*ACTIVITY*:
Please filter the data down to the lines that include the word "زاخۆ" and copy them.

[Dataset entries]
>>>

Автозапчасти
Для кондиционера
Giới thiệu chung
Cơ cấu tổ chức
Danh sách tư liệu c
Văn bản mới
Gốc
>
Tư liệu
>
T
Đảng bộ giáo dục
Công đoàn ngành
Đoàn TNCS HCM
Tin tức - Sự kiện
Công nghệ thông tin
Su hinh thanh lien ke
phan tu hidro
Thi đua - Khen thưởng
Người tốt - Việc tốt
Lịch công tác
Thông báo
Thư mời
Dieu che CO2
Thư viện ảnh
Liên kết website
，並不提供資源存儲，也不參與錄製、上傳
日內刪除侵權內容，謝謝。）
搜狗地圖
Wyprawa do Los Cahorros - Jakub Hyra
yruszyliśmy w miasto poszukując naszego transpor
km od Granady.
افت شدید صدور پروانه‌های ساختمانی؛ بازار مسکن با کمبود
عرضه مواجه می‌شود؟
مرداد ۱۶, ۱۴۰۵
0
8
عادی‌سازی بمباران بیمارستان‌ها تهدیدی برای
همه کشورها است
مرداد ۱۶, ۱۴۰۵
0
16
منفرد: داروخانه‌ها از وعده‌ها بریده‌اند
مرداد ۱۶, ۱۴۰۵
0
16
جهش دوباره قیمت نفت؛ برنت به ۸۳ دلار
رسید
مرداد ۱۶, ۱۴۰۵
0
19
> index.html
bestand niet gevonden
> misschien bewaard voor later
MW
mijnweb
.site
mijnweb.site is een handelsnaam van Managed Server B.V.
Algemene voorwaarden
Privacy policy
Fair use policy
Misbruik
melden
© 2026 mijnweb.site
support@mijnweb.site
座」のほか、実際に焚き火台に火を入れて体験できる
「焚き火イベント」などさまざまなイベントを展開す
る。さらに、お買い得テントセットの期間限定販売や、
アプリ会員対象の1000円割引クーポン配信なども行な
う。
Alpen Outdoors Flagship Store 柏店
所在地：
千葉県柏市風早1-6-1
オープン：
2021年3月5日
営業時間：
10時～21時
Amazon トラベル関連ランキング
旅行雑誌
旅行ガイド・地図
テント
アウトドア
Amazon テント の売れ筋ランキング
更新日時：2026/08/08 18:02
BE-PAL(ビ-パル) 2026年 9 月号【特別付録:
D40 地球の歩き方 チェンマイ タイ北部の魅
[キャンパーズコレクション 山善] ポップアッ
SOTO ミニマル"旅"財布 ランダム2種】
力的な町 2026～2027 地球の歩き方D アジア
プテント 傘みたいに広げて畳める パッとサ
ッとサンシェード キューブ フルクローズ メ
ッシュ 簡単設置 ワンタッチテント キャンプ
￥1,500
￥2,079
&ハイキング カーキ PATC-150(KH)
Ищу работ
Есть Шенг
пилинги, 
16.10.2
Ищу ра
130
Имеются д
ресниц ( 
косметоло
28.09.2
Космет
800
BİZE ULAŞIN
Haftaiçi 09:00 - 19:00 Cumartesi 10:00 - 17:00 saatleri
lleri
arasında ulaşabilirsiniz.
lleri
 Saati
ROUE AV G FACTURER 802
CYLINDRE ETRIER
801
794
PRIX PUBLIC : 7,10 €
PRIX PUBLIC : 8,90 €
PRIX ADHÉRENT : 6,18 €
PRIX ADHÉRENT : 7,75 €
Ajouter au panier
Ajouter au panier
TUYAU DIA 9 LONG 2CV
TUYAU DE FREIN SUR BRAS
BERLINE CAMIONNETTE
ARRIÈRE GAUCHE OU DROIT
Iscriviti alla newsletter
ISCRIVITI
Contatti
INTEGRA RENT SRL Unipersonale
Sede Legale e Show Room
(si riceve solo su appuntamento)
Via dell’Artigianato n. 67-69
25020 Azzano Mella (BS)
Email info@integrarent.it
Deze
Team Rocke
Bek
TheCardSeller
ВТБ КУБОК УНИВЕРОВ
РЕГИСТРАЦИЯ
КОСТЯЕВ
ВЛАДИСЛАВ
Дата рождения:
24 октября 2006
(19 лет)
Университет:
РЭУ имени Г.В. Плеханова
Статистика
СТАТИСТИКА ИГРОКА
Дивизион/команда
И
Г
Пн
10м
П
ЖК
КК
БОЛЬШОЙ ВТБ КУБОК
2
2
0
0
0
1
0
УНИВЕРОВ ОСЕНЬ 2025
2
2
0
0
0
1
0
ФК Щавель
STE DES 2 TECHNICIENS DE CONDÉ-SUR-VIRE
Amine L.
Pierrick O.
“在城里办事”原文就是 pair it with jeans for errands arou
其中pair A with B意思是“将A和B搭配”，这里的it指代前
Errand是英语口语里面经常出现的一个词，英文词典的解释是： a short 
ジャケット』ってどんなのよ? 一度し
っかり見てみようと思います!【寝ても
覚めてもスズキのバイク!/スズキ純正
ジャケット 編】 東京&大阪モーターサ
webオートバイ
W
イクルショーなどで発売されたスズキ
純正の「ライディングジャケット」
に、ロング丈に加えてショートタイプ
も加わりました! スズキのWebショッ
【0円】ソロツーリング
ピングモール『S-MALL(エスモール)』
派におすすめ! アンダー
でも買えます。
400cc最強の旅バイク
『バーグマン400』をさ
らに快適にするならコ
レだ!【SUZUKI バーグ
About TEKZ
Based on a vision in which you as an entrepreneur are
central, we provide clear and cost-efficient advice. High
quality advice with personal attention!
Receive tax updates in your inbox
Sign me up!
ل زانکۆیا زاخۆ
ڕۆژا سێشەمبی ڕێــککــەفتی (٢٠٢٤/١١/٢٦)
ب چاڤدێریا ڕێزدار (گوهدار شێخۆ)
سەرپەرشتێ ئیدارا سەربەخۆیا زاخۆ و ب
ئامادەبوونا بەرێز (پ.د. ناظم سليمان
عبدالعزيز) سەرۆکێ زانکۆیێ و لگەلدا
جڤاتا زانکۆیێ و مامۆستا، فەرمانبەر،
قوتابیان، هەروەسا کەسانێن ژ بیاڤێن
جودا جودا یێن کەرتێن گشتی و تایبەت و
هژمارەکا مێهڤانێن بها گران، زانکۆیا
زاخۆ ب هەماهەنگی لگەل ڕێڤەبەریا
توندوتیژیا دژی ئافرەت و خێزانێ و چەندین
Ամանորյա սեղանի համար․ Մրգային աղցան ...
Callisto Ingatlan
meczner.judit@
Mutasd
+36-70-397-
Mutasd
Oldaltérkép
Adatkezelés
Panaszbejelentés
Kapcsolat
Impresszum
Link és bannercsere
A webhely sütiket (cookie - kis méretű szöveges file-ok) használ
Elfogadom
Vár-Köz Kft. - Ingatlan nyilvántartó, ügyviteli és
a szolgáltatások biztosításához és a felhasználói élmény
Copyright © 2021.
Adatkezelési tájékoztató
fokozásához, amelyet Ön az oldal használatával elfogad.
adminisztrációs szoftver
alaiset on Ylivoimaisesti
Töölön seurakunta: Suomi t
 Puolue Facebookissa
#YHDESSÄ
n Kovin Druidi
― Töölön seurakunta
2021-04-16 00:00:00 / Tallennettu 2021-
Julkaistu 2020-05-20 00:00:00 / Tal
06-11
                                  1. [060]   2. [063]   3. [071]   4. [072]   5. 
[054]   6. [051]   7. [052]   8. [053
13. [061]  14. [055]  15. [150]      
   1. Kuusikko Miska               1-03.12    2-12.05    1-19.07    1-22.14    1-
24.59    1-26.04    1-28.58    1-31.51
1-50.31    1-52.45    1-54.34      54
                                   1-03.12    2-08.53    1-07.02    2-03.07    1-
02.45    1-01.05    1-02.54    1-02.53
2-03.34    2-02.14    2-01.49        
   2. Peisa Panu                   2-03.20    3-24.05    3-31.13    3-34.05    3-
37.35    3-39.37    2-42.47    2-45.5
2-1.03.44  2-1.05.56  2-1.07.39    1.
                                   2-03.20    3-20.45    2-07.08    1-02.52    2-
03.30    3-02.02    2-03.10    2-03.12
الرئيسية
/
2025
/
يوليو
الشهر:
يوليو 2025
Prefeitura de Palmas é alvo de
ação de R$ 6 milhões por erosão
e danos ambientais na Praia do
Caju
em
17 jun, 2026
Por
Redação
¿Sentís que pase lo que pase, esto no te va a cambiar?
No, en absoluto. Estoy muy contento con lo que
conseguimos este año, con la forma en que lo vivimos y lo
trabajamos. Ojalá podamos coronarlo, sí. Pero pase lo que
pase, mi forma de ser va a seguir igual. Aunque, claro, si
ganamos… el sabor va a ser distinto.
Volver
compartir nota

<<<

*ANSWER*:
ل زانکۆیا زاخۆ
سەرپەرشتێ ئیدارا سەربەخۆیا زاخۆ و ب
زاخۆ ب هەماهەنگی لگەل ڕێڤەبەریا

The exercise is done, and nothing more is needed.